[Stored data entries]

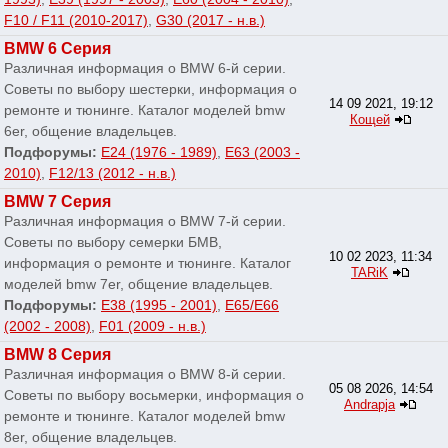
F10 / F11 (2010-2017)
,
G30 (2017 - н.в.)
BMW 6 Серия
Различная информация о BMW 6-й серии.
Советы по выбору шестерки, информация о
14 09 2021, 19:12
ремонте и тюнинге. Каталог моделей bmw
Кощей
6er, общение владельцев.
Подфорумы:
E24 (1976 - 1989)
,
E63 (2003 -
2010)
,
F12/13 (2012 - н.в.)
BMW 7 Серия
Различная информация о BMW 7-й серии.
Советы по выбору семерки БМВ,
10 02 2023, 11:34
информация о ремонте и тюнинге. Каталог
TARiK
моделей bmw 7er, общение владельцев.
Подфорумы:
E38 (1995 - 2001)
,
E65/E66
(2002 - 2008)
,
F01 (2009 - н.в.)
BMW 8 Серия
Различная информация о BMW 8-й серии.
05 08 2026, 14:54
Советы по выбору восьмерки, информация о
Andrapja
ремонте и тюнинге. Каталог моделей bmw
8er, общение владельцев.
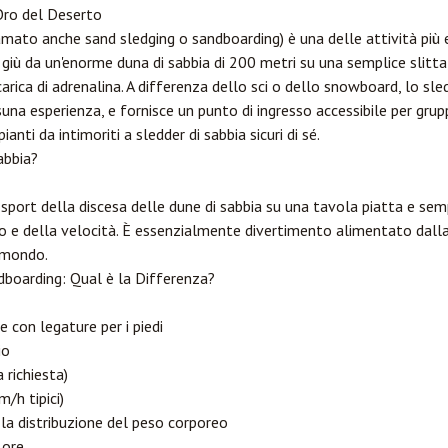
Oro del Deserto
iamato anche sand sledging o sandboarding) è una delle attività più
giù da un'enorme duna di sabbia di 200 metri su una semplice slitta,
carica di adrenalina. A differenza dello sci o dello snowboard, lo sle
na esperienza, e fornisce un punto di ingresso accessibile per grupp
anti da intimoriti a sledder di sabbia sicuri di sé.
abbia?
 sport della discesa delle dune di sabbia su una tavola piatta e sem
o e della velocità. È essenzialmente divertimento alimentato dalla
 mondo.
ndboarding: Qual è la Differenza?
 con legature per i piedi
io
 richiesta)
/h tipici)
la distribuzione del peso corporeo
 ore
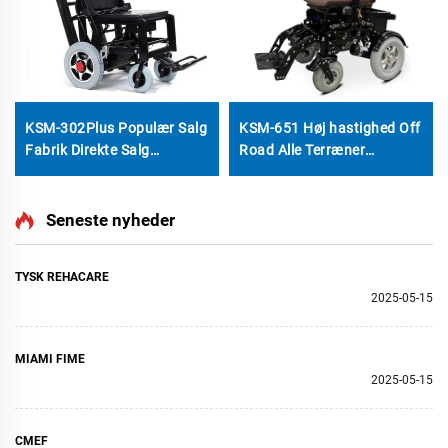
KSM-302Plus Populær Salg
KSM-651 Høj hastighed Off
Fabrik Direkte Salg
Road Alle Terræner
Elektrisk Drivet
Elektrisk Rullestol
Trinklatrende Stol Rullestol
Aluminielektronramme
Pris Med Spor Elektrisk
Tungt Bygget Motoriseret
Seneste nyheder
Åben og Luk
Kraft Rullestol
TYSK REHACARE
2025-05-15
MIAMI FIME
2025-05-15
CMEF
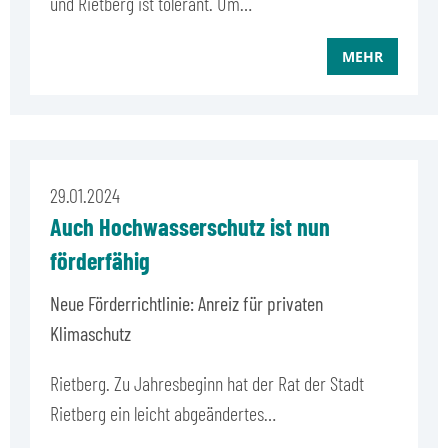
und Rietberg ist tolerant. Um…
MEHR
29.01.2024
Auch Hochwasserschutz ist nun
förderfähig
Neue Förderrichtlinie: Anreiz für privaten
Klimaschutz
Rietberg. Zu Jahresbeginn hat der Rat der Stadt
Rietberg ein leicht abgeändertes…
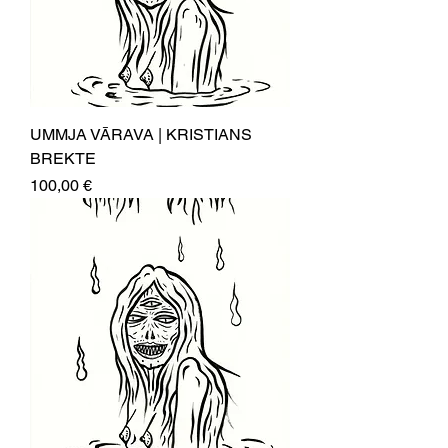
UMMJA VĀRAVA | KRISTIANS
BREKTE
Price
100,00 €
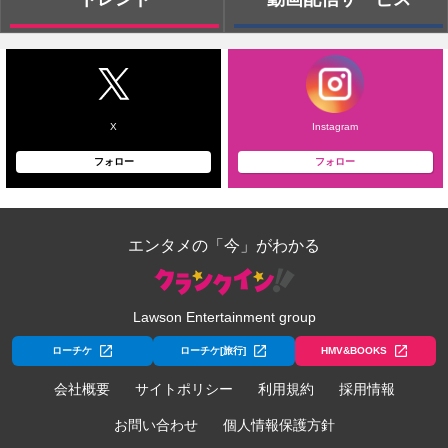
X
Instagram
フォロー
フォロー
エンタメの「今」がわかる
Lawson Entertainment group
ローチケ
ローチケ[旅行]
HMV&BOOKS
会社概要
サイトポリシー
利用規約
採用情報
お問い合わせ
個人情報保護方針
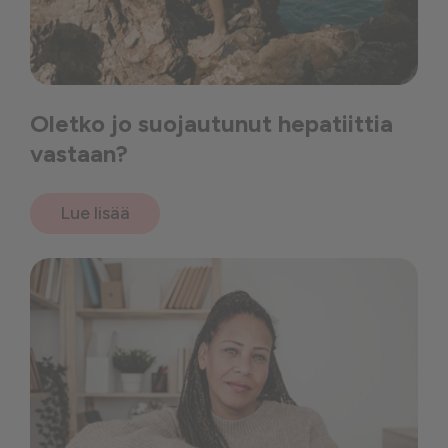
Oletko jo suojautunut hepatiittia
vastaan?
Lue lisää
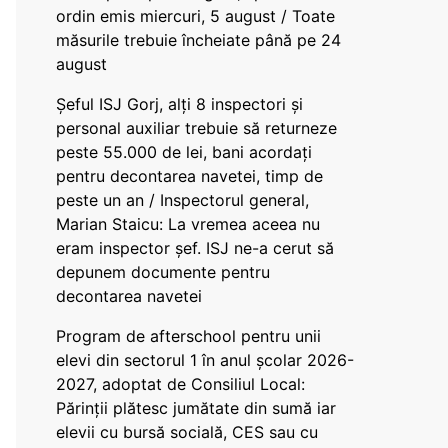
ordin emis miercuri, 5 august / Toate
măsurile trebuie încheiate până pe 24
august
Șeful ISJ Gorj, alți 8 inspectori și
personal auxiliar trebuie să returneze
peste 55.000 de lei, bani acordați
pentru decontarea navetei, timp de
peste un an / Inspectorul general,
Marian Staicu: La vremea aceea nu
eram inspector șef. ISJ ne-a cerut să
depunem documente pentru
decontarea navetei
Program de afterschool pentru unii
elevi din sectorul 1 în anul școlar 2026-
2027, adoptat de Consiliul Local:
Părinții plătesc jumătate din sumă iar
elevii cu bursă socială, CES sau cu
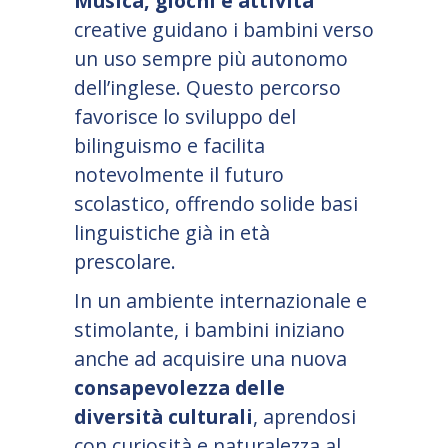
Musica, giochi e attività
creative guidano i bambini verso
un uso sempre più autonomo
dell
’
inglese. Questo percorso
favorisce lo sviluppo del
bilinguismo e facilita
notevolmente il futuro
scolastico, offrendo solide basi
linguistiche già in età
prescolare.
In un ambiente internazionale e
stimolante, i bambini iniziano
anche ad acquisire una nuova
consapevolezza delle
diversità culturali
, aprendosi
con curiosità e naturalezza al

• [WHAT IS EXPECTED] Where a line of the data contains "della", include it in the tally, and answer with the tally alone.

• [PROBLEM SOLUTION] 2